Sungguh aneh sikap mayoritas umat muslim masa kini, mereka lebih merasa tertarik kepada tokoh-tokoh nonmuslim, menjadikan tokoh-tokoh tersebut sebagai panutan, contoh, dan suri teladan. Setiap kali mereka ingin memberikan permisalan atau contoh kesuksesan seseorang, mereka pasti mengangkat dan menggunakan nama nonmuslim. Bila mereka ingin menggambarkan kecerdasan maka yang terlintas di otak dan pikiran mereka adalah kecerdasan Albert Einstein. Bila mereka ingin memncontohkan tentang semangat yang tak kenal putus asa, maka mereka mempermisalkan kegigihan seorangThomas Alva Edison. Dan masih banyak contoh lain yang sangat sering kita lihat dan kita dengar di kehidupan kita sehari-hari.

Timbul sebuah pertanyaan besar, apakah tidak ada seorang tokoh muslim pun yang sehebat tokoh-tokoh nonmuslim tersebut, sampai-sampai kaum muslimin mengangkat nama mereka bila ingin memberikan semangat dan motivasi???!

Mungkin ini menjadi sebab umat muslim menjadi lemah, karena hidup di bawah jajahan dan naungan pemikiran non muslim. Bergaya hidup dan berpola pikir seperti mereka kaum non muslim. Secara tidak lansung baik kita sadari ataupun tidak kita bagaikan boneka yang di kendalikan oleh umat non muslim.

Sebagai solusi dari kenyataan ini, umat Islam harus memiliki jati diri sebagai seorang muslim, mereka harus mengenal Nabi mereka, para sahabatnya, dan tokoh-tokoh besar lainnya yang berpengaruh dalam kejayaan Islam, yang dengan mengenal sejarah mereka, kita dapat termotivasi dengan meyebutkan kisah hidup serta keberhasilan yang telah mereka gapai.

Pada pembahasan ini, penulis akan memaparkan biografi seorang imam besar yang kebesarannya tercatat dalam tinta sejarah peradaban Islam, beliau adalah Al-Imam al-Hafizh Adz-Dhahabiy.
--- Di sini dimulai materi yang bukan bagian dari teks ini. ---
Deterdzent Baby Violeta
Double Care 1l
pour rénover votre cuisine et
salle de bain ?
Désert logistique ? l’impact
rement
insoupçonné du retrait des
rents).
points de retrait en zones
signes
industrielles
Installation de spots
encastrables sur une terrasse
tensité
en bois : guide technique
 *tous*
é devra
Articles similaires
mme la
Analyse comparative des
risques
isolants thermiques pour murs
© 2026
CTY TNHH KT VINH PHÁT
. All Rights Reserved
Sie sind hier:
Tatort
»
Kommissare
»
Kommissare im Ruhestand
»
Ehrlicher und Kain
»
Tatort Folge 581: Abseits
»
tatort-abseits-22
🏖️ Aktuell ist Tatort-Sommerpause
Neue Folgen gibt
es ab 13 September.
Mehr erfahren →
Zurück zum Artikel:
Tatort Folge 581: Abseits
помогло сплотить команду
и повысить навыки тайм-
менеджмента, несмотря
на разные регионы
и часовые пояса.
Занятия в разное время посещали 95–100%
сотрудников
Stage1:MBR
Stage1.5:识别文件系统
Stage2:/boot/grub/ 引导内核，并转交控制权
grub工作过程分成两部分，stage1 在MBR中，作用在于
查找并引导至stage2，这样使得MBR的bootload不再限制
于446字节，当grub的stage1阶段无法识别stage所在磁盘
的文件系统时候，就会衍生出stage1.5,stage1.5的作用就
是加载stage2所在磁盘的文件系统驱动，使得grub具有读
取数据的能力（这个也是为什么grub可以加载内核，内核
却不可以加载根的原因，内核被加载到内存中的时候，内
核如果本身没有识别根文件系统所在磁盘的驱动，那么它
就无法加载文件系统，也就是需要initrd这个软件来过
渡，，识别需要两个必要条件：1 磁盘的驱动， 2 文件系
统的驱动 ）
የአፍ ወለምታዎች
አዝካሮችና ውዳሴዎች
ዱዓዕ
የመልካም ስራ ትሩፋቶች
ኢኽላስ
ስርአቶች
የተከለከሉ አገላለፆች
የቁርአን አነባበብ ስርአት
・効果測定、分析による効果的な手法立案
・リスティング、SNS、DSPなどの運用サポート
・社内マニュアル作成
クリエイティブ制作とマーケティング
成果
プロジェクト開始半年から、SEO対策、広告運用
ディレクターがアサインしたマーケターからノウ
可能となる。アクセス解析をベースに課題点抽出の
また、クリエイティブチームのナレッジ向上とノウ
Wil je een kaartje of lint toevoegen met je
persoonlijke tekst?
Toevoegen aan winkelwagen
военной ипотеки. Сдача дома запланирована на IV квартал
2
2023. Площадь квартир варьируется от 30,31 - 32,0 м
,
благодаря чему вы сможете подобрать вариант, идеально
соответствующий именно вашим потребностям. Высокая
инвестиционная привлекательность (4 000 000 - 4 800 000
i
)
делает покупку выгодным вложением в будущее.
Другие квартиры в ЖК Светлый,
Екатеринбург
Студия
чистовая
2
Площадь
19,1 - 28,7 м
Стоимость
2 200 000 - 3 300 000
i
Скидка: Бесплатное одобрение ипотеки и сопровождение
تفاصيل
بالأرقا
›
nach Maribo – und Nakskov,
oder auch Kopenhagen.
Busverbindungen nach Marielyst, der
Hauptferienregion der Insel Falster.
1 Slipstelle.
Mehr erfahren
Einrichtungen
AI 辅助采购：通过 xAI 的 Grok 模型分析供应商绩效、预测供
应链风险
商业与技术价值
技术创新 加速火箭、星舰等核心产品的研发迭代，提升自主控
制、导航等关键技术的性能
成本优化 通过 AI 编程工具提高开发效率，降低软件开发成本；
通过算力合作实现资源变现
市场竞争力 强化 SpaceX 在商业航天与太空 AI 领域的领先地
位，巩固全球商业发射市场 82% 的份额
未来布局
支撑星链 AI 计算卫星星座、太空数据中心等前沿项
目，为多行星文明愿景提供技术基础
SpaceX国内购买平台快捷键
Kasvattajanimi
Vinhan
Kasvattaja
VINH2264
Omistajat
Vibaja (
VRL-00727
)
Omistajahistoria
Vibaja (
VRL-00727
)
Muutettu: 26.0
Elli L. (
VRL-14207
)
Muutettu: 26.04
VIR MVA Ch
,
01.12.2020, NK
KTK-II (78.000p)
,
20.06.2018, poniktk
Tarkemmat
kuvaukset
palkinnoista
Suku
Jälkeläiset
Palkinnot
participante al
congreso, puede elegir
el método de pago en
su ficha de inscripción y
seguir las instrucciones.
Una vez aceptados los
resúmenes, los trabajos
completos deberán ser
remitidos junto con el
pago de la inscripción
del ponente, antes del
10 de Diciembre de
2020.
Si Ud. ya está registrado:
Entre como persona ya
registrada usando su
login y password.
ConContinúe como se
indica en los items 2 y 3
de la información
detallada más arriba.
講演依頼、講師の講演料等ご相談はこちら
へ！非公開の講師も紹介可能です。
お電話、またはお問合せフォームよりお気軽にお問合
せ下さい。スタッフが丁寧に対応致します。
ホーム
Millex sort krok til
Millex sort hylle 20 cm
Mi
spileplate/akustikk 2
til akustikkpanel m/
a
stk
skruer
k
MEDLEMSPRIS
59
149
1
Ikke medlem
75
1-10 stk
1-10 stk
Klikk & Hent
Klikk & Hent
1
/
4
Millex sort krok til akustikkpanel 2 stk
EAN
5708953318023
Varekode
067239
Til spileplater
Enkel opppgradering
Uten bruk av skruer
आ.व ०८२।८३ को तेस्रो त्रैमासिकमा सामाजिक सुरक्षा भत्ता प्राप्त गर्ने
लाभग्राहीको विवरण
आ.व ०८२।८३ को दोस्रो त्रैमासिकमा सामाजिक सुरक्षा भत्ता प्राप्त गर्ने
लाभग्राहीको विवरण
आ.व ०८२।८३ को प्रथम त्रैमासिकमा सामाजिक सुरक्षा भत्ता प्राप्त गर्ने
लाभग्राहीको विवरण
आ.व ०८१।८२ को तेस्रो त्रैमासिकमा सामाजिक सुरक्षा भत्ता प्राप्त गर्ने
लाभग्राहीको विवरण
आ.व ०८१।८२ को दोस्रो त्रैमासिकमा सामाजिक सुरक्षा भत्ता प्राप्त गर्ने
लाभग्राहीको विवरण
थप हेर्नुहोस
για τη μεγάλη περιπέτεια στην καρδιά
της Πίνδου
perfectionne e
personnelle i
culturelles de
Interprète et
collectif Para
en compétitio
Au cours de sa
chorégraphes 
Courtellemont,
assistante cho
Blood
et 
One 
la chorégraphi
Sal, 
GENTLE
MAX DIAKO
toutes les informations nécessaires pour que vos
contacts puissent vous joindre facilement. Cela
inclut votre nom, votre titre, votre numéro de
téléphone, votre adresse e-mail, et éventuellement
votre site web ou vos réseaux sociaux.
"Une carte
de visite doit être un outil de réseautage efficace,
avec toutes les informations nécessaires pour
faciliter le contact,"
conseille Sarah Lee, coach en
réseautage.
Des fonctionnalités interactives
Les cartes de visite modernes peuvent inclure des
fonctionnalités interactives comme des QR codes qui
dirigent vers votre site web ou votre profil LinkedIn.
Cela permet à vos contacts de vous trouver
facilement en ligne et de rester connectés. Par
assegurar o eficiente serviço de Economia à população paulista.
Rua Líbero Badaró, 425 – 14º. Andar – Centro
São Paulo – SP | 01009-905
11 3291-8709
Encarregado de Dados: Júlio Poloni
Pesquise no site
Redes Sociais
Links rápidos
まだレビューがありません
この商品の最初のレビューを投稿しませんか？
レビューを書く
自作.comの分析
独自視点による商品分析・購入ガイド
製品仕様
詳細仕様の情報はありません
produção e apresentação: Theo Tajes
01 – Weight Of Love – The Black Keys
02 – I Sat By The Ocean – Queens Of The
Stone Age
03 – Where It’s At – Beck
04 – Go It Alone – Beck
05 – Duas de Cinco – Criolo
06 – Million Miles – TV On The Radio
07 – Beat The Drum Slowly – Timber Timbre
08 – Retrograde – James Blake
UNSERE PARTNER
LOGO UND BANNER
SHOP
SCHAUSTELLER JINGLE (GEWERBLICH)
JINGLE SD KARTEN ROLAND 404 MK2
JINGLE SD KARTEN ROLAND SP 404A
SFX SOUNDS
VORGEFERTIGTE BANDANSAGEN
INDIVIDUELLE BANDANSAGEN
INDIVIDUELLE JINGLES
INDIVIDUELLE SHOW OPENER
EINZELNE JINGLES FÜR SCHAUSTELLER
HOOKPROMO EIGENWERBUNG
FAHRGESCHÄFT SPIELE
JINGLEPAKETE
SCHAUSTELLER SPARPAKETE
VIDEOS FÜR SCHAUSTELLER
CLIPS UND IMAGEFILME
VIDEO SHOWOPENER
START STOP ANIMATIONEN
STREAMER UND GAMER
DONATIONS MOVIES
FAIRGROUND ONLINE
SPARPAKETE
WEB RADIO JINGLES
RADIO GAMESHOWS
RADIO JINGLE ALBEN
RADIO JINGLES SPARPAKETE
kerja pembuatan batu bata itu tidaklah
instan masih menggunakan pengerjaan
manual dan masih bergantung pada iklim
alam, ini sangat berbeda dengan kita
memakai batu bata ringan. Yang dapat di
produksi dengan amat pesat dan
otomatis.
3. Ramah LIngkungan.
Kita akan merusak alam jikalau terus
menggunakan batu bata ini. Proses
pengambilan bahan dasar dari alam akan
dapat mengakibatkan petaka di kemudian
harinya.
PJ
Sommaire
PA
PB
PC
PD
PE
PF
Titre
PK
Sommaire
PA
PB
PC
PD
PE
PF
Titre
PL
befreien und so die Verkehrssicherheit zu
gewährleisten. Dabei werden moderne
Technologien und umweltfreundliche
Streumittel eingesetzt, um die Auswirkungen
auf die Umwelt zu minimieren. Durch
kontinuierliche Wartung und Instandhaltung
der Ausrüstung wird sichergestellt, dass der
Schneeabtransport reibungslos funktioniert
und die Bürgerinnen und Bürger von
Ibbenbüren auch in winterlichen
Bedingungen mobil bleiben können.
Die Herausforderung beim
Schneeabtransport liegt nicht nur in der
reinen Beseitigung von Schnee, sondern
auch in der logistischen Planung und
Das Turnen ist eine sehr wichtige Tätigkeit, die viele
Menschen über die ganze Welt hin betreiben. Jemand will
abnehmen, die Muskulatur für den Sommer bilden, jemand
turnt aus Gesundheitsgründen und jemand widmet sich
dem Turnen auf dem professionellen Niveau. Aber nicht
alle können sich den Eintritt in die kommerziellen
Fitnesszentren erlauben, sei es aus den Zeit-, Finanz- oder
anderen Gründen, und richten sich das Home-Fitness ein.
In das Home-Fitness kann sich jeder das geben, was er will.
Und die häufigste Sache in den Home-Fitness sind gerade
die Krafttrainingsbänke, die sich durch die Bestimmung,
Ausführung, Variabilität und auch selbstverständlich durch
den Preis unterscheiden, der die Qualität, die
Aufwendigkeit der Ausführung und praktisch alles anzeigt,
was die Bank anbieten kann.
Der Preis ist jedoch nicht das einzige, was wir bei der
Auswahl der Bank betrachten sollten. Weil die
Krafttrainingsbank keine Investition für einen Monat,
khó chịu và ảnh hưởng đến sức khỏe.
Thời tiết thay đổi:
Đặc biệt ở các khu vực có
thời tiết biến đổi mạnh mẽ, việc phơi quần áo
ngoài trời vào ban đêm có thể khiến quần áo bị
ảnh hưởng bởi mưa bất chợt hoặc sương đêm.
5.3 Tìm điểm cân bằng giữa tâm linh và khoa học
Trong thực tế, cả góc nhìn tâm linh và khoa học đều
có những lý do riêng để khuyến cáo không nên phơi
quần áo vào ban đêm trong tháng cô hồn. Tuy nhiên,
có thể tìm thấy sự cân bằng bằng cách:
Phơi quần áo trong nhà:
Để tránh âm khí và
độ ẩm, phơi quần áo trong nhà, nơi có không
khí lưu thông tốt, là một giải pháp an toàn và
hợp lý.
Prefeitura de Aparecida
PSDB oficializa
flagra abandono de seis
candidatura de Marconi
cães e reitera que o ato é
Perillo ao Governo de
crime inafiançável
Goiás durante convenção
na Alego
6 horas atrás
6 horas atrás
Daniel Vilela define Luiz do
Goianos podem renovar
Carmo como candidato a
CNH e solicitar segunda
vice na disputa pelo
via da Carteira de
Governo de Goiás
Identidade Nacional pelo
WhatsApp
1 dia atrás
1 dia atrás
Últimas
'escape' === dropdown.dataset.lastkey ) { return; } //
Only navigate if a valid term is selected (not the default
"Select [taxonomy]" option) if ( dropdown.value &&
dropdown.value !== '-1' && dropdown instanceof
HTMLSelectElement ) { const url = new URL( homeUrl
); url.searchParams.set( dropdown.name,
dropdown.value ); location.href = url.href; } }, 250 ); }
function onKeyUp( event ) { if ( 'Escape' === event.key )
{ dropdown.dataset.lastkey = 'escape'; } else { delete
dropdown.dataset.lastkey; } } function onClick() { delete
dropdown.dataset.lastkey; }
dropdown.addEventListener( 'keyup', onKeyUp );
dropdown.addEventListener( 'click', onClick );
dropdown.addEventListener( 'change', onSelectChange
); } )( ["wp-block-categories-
Biografi Imam al-Hafizh Adz-Dzahabi

Beliau adalah: al-Imam al-Hafizh, Syamsuddin, Abu Abdillah, Muhammad bin Ahmad bin Utsman bin Qaimaz bin Abdullah at-Turkmani al-Fariqi asy-Syafi’i ad-Dimasyqi, yang terkenal dengan Adz-Dzahabi.

Adz-Dzahabi berasal dari kata adz-dzahab yang berarti emas. Nama ini beliau dapatkan dikarenakan ayahnya adalah seorang pengrajin emas, dan beliau pun pernah berprofesi sebagai pengrajin emas. Yang pada akhirnya nama inilah yang lebih dikenal hingga sekarang daripada nama asli beliau, dan beliau memang pantas untuk digelari sebagai “emas” karena ilmu dan jasa beliau selama hidupnya.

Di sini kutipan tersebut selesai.